INPUT DATA Start Marker

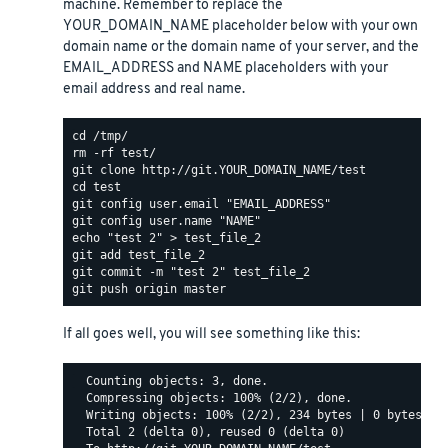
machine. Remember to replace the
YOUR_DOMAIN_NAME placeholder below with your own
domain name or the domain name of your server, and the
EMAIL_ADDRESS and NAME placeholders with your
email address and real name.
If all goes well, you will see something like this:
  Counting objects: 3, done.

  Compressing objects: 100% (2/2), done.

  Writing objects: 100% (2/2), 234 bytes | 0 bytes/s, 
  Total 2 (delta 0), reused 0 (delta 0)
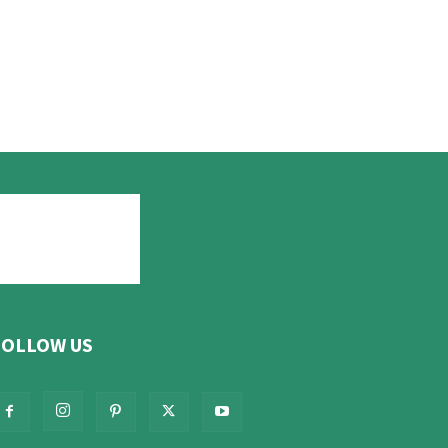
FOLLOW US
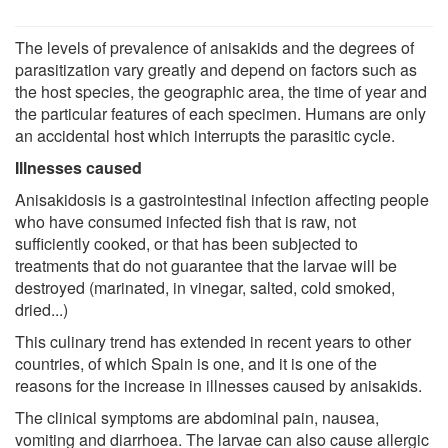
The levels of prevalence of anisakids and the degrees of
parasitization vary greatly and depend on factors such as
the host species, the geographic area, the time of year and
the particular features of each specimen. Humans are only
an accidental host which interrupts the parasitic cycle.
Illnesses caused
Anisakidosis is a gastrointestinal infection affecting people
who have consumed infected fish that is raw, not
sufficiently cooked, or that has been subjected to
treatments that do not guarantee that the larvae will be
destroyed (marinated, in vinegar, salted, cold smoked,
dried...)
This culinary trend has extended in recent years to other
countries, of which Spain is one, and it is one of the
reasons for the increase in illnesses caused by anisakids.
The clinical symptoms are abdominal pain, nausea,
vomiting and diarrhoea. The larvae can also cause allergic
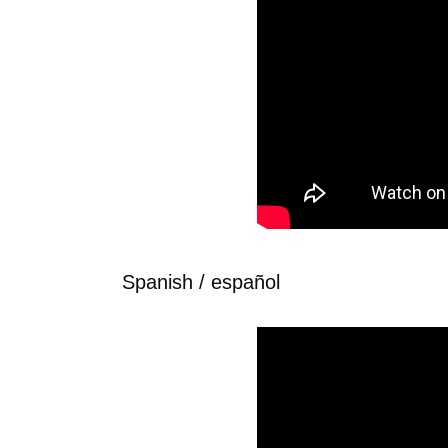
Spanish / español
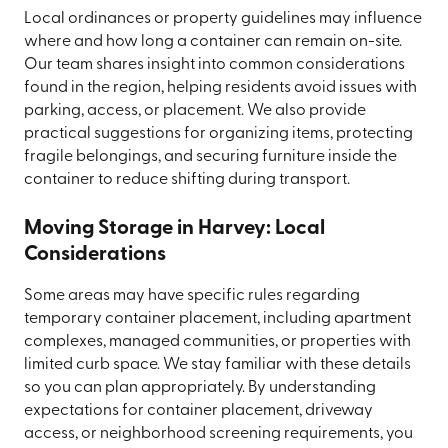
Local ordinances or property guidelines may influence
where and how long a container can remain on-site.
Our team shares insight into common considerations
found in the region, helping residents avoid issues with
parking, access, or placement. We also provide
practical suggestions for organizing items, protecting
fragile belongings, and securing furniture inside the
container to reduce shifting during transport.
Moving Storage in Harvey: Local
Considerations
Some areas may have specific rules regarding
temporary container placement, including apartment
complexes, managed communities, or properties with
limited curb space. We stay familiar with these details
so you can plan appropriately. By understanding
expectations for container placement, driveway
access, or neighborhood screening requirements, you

INPUT DATA End Marker
INPUT DATA Start Marker

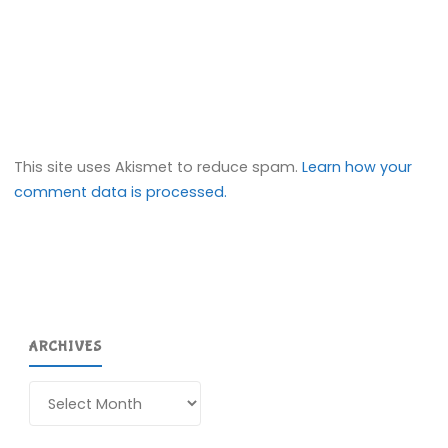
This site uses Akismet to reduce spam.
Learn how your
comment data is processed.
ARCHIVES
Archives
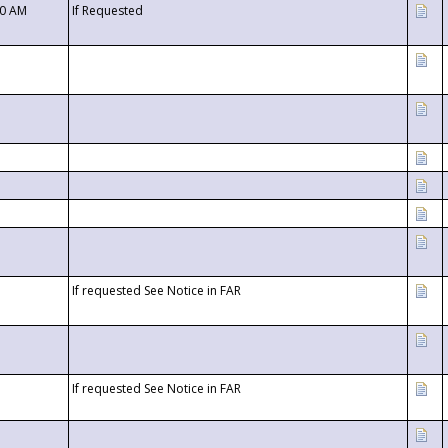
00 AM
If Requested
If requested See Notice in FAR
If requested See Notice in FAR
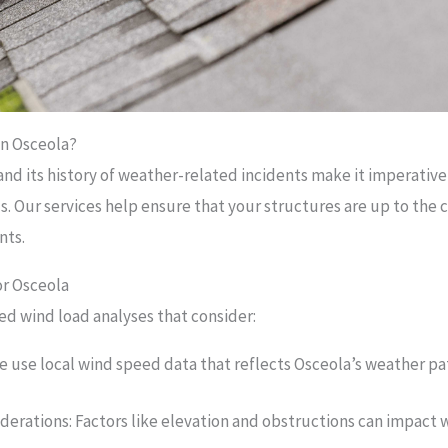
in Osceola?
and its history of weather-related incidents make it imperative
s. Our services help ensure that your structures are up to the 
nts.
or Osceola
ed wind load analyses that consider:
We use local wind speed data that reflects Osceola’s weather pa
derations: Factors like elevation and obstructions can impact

INPUT DATA End Marker

» **PROMPT**:
Lines wanted from the entries above: the one with "Total 2 (delta 0), reused 0 (delta 0)", the one with "the particular features", and all lines between. Please copy them exactly, without the pictures and without anything else.

» **EXERCISE SOLUTION**:
  Total 2 (delta 0), reused 0 (delta 0)
FOLLOW US
The levels of prevalence of anisakids and the degrees of
parasitization vary greatly and depend on factors such as
the host species, the geographic area, the time of year and
the particular features of each specimen. Humans are only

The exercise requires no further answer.